Positioning systems for underground tunnel environments

In the last years the world has witnessed a remarkable change in the computing concept by entering the mobile era. Incredibly powerful smartphones have proliferated at stunning pace and tablet computers are capable of running demanding applications and meet new business requirements. Being wireless, localization has become crucial not only to serve individuals but also help companies in industrial and safety processes. In the context of the Radiation Protection group at CERN, automatic localization, besides allowing to find people, would help improving the radiation surveys performed regularly along the accelerator tunnels. The research presented in this thesis attempts to answer questions relatively to the viability of localization in a harsh conditions tunnel: “Is localization in a very long tunnel possible, meeting its restrictions and without incurring prohibitive costs and infrastructure?”, “Can one achieve meter-level accuracy with GSM deployed over leaky-feeder?”, “Is it possible to prototype a localization system without a team of hardware engineers?”. To help answering those questions, in the first place, a comprehensive characterization of the power profile in the LHC tunnel was performed for both GSM and WLAN networks, which were transmitted over leaky-feeder cable.

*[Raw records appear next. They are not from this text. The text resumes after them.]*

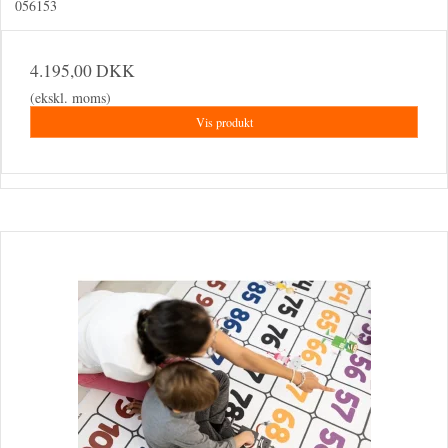
056153
4.195,00 DKK
(ekskl. moms)
Vis produkt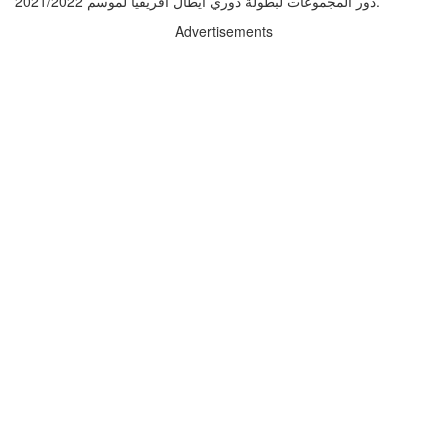
دور المجموعات لبطولة دوري أيطال أفريقيا لموسم 2021/2022.
Advertisements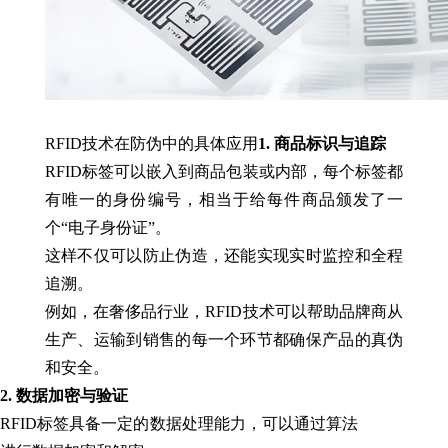
RFID技术在防伪中的具体应用
1. 商品标识与追踪
RFID标签可以嵌入到商品包装或内部，每个标签都
有唯一的身份编号，相当于给每件商品颁发了一
个“电子身份证”。
这样不仅可以防止伪造，还能实现实时监控和全程
追溯。
例如，在奢侈品行业，RFID技术可以帮助品牌商从
生产、运输到销售的每一个环节都确保产品的真伪
和安全。
2. 数据加密与验证
RFID标签具备一定的数据处理能力，可以通过算法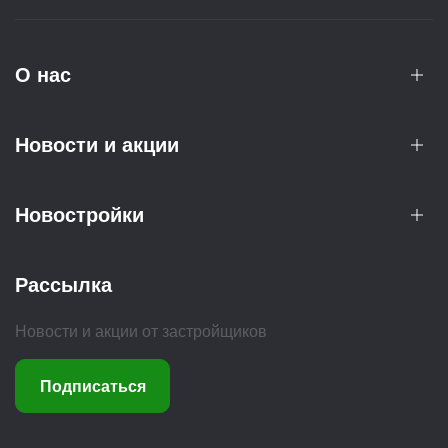
О нас
Новости и акции
Новостройки
Рассылка
Новости и акции от застройщиков
Подписаться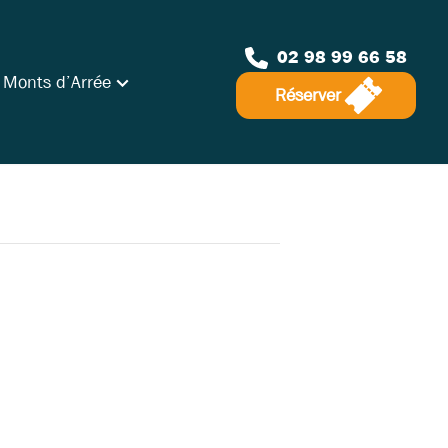
02 98 99 66 58
 Monts d’Arrée
Réserver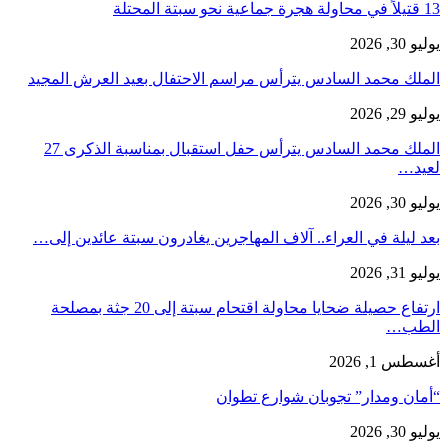
13 قتيلاً في محاولة هجرة جماعية نحو سبتة المحتلة
يوليو 30, 2026
الملك محمد السادس يترأس مراسم الاحتفال بعيد العرش المجيد
يوليو 29, 2026
الملك محمد السادس يترأس حفل استقبال بمناسبة الذكرى 27
لعيد…
يوليو 30, 2026
بعد ليلة في العراء.. آلاف المهاجرين يغادرون سبتة عائدين إلى…
يوليو 31, 2026
ارتفاع حصيلة ضحايا محاولة اقتحام سبتة إلى 20 جثة بمصلحة
الطب…
أغسطس 1, 2026
“أمان ومدار” تجوبان شوارع تطوان
يوليو 30, 2026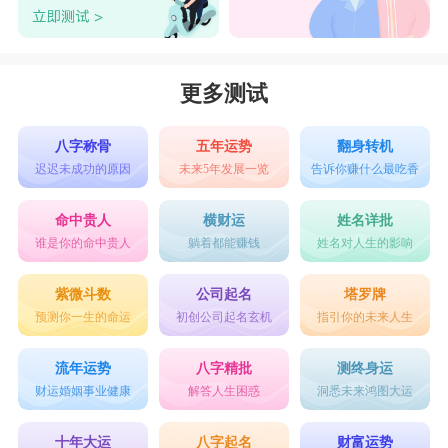
更多测试
八字称骨
五年运势
翻身转机
迟迟未成功的原因
未来5年发展一览
告诉你赚什么最吃香
命中贵人
横财运
姓名详批
谁是你的命中贵人
躺着都能赚钱
姓名对人生的影响
紫微斗数
公司起名
塔罗牌
预测你一生的命运
初创公司起名玄机
指引你的未来人生
流年运势
八字精批
测终身运
财运婚姻事业健康
解答人生困惑
洞悉未来鸿图大运
十年大运
八字起名
财富运势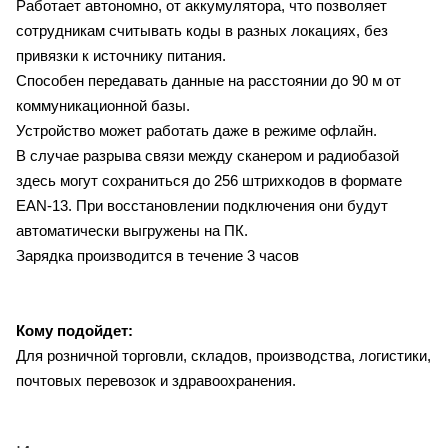
Работает автономно, от аккумулятора, что позволяет
сотрудникам считывать коды в разных локациях, без
привязки к источнику питания.
Способен передавать данные на расстоянии до 90 м от
коммуникационной базы.
Устройство может работать даже в режиме офлайн.
В случае разрыва связи между сканером и радиобазой
здесь могут сохраниться до 256 штрихкодов в формате
EAN-13. При восстановлении подключения они будут
автоматически выгружены на ПК.
Зарядка производится в течение 3 часов
Кому подойдет:
Для розничной торговли, складов, производства, логистики,
почтовых перевозок и здравоохранения.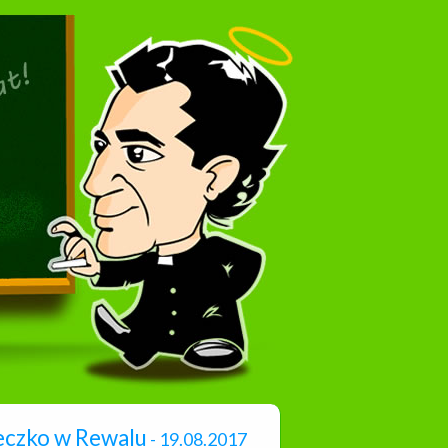
teczko w Rewalu
- 19.08.2017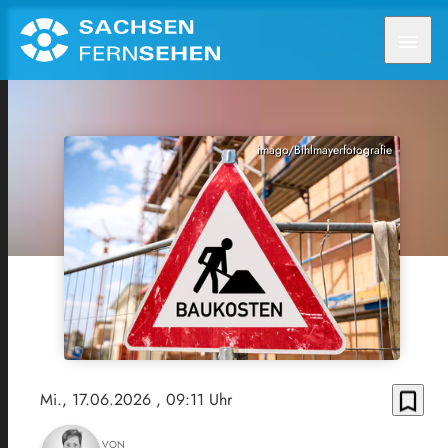
menu
imago/Bihlmayerfotografie
bookmark_border
Mi., 17.06.2026
, 09:11 Uhr
VON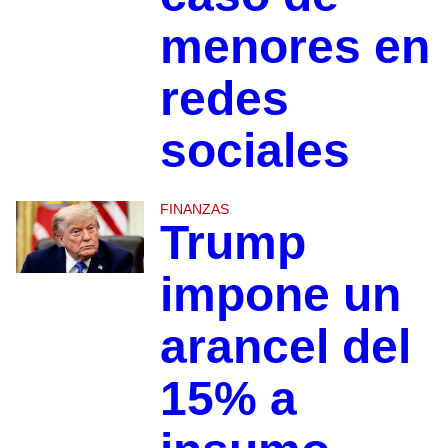
menores en
redes
sociales
FINANZAS
Trump
impone un
arancel del
15% a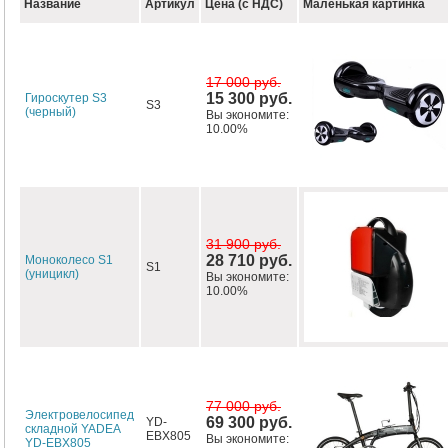
Название
Артикул
Цена (с НДС)
Маленькая картинка
17 000 руб.
15 300 руб.
Гироскутер S3
S3
(черный)
Вы экономите:
10.00%
31 900 руб.
28 710 руб.
Моноколесо S1
S1
(уницикл)
Вы экономите:
10.00%
77 000 руб.
Электровелосипед
69 300 руб.
YD-
складной YADEA
EBX805
Вы экономите:
YD-EBX805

Subsequently, several RSSI fingerprinting methods were explored. During the characterization of the power profile, it was noticeable that GSM suffered low attenuation as it propagated in the leaky feeder, at the same time it exhibited significant changes in a short scale and among measurement sessions. Such findings motivated the research of new variants of KNN better suited for leaky-feeder, as well as fusion techniques taking WLAN network in addition. It was found that, even though KNN variants could bring interesting improvements, up to 27%, much more significant gains were attained when considering signals from the WLAN as they exhibited higher attenuation, enabling for 30 meters accuracy in 91% of the cases. To further improve accuracy to the envisaged levels, time-of-flight techniques in narrowband were investigated. A complementary positioning system based on phase delay and aided by synchronization units is proposed and several tests are implemented using Software Defined Radio. Despite the limitations of SDR in achieving phase stability, a method following a round-trip design was shown to correctly stabilize and precisely detect small displacements.